Suggestions that the U.K. will prioritize control over its migration policy at the expense of open access to Europe's single market in negotiations to leave the European Union—a strategy that's being dubbed a "hard Brexit"—loomed large over global markets. The U.K. government is “strongly supportive of open markets, free markets, open economies, free trade,” said Chancellor of the Exchequer Philip Hammond during a Bloomberg Television interview in New York on Thursday. “But we have a problem—and it’s not just a British problem, it’s a developed-world problem—in keeping our populations engaged and supportive of our market capitalism, our economic model."
Citing the rising anti-trade sentiment, analysts from Bank of America Merrill Lynch warned that "events show nations are becoming less willing to cooperate, more willing to contest," and a backlash against inequality is likely to trigger more activist fiscal policies. Looser government spending in developed countries—combined with trade protectionism and wealth redistribution—could reshape global investment strategies, unleashing a wave of inflation, the bank argued, amid a looming war against inequality.
U.S. Treasury Secretary Jack Lew did his part to push for more openness. During an interview in Washington on Thursday, he said that efforts to boost trade, combined with a more equitable distribution of the fruits of economic growth, are key to ensuring U.S. prosperity. Rolling back on globalization would be counterproductive to any attempt to boost median incomes, he added.
Without mentioning him by name, Lew's comments appeared to nod to Donald Trump, who some believe could take the U.S. down a more isolationist trading path should he be elected president in November. "The emergence of Donald Trump as a political force reflects a mood of growing discontent about immigration, globalization and the distribution of wealth," write analysts at Fathom Consulting, a London-based research firm. Their central scenario is that a Trump administration might be benign for the U.S. economy. "However, in our downside scenario, Donald Dark, global trade falls sharply and a global recession looms. In this world, isolationism wins, not just in the U.S., but globally," they caution.

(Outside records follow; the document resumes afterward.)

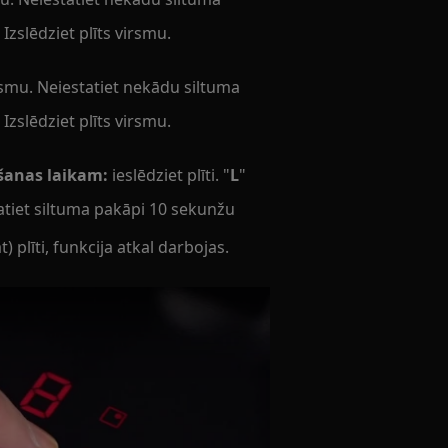
 Izslēdziet plīts virsmu.
irsmu. Neiestatiet nekādu siltuma
 Izslēdziet plīts virsmu.
ošanas laikam:
ieslēdziet plīti. "
L
"
atiet siltuma pakāpi 10 sekunžu
at) plīti, funkcija atkal darbojas.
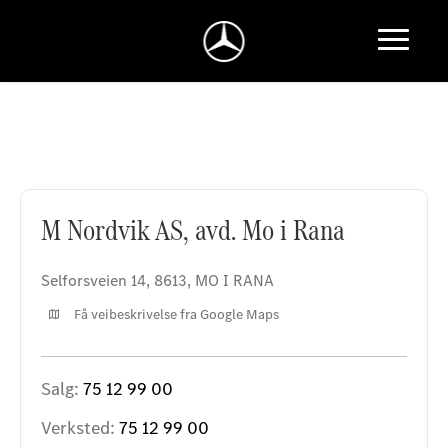
M Nordvik AS, avd. Mo i Rana
M Nordvik AS, avd. Mo i Rana
Selforsveien 14
,
8613
,
MO I RANA
Få veibeskrivelse fra Google Maps
Salg:
75 12 99 00
Verksted:
75 12 99 00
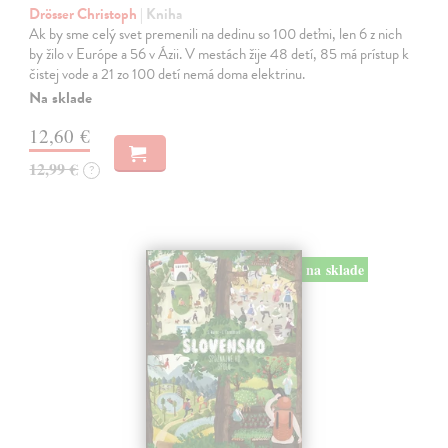
Drösser Christoph
| Kniha
Ak by sme celý svet premenili na dedinu so 100 deťmi, len 6 z nich
by žilo v Európe a 56 v Ázii. V mestách žije 48 detí, 85 má prístup k
čistej vode a 21 zo 100 detí nemá doma elektrinu.
Na sklade
12,60 €
12,99 €
?
na sklade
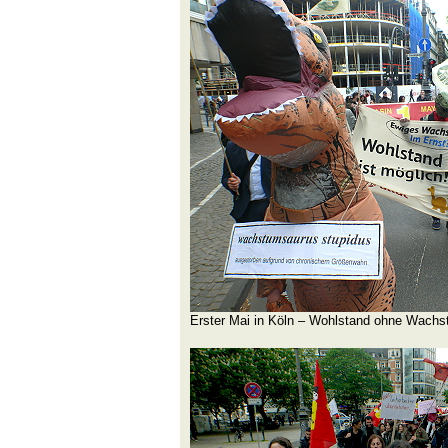
Erster Mai in Köln – Wohlstand ohne Wachst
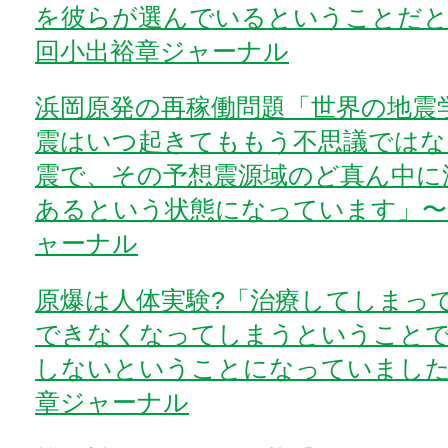
を彼らが選んでいるということだと
回小出裕章ジャーナル
浜岡原発の再稼働問題「世界の地震
震はいつ起きてももう不思議ではな
震で、その予想震源域のど真ん中に
あるという状態になっています」〜第
ャーナル
原爆は人体実験?「治療してしまっ
できなくなってしまうということで
しないということになっていました
章ジャーナル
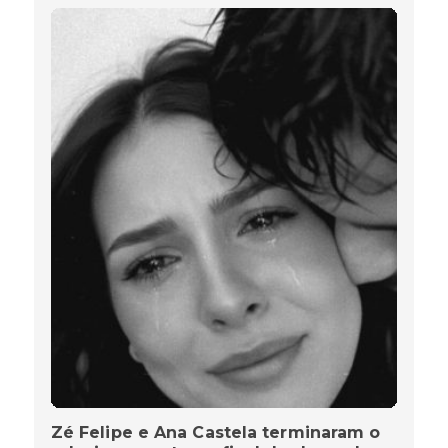
Zé Felipe e Ana Castela terminaram o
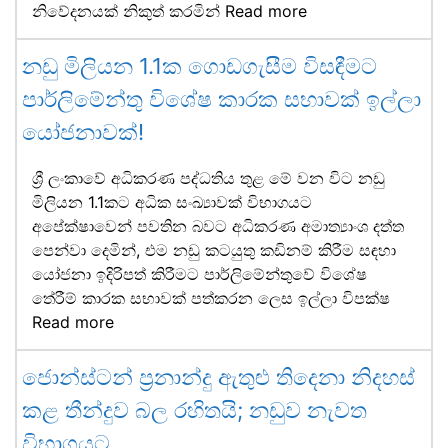
නිවේදනයක් නිකුත් කරමින්
Read more
නඩු මිලියන 1.1ක ගොඩගැසීම විසඳීමට
පාර්ලිමේන්තු විශේෂ කාරක සභාවක් ඉල්ලා
යෝජනාවක්!
ශ්‍රී ලංකාවේ අධිකරණ පද්ධතිය තුළ මේ වන විට නඩු
මිලියන 1.1කට අධික සංඛ්‍යාවක් විභාගයට
අපේක්ෂාවෙන් පවතින බවට අධිකරණ අමාත්‍යාංශ දත්ත
පෙන්වා දෙමින්, එම නඩු කටයුතු කඩිනම් කිරීම සඳහා
යෝජනා ඉදිරිපත් කිරීමට පාර්ලිමේන්තුවේ විශේෂ
තේරීම් කාරක සභාවක් පත්කරන ලෙස ඉල්ලා විපක්ෂ
Read more
ජොන්ස්ටන් ප්‍රනාන්දු ඇතුළු තිදෙනා නිදහස්
කළ තීන්දුව බල රහිතයි; නඩුව නැවත
විභාගයට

Analysts at Standard Chartered Plc agree that the tail risks of a Trump presidency could be significant. "The main risk with potentially tough negotiating tactics is that trade partners could panic, especially if global coordination evaporates." They add that business confidence could take a big hit in this context. "The global trade system could descend into a spiral of trade tariffs, reminiscent of what happened after the Smoot-Hawley tariff of 1930, and ultimately a trade war, possibly accompanied by foreign-exchange devaluations; this would be a ‘lose-lose’ deal for all."
Market participants are also concerned that populism could take root under a Hillary Clinton administration. "We believe the liberal base’s demands on a Clinton Administration could lead to an overly expansive federal government with aggressive regulators," write analysts at Barclays Plc. "If the GOP does not unify, Clinton may expand President Obama’s use of executive authority to accomplish her goals."
No matter who wins in November, Citigroup Inc. Head FX Strategist Steven Englander warns that investors are failing to hedge against rising event risks, with the U.S. election serving as a possible stress test for global markets. "If everyone is positioning to pull the trigger on positioning as soon as they know the outcome, the repressed volatility may emerge in a very sharp burst," he points out.
Amid political attacks on the apparent inequities generated by monetary policy in the U.K., sluggish trade challenging Chinese growth, and the rise of populist movements in Europe, there are plenty of reasons why market players should snap up volatility hedges, analysts say.
"In our view, volatility is going to heat up in the coming months given the U.S. election, China's potential response against a stronger currency, and Italian political risks," concluded Martin Enlund, chief currency strategist at Nordea Markets.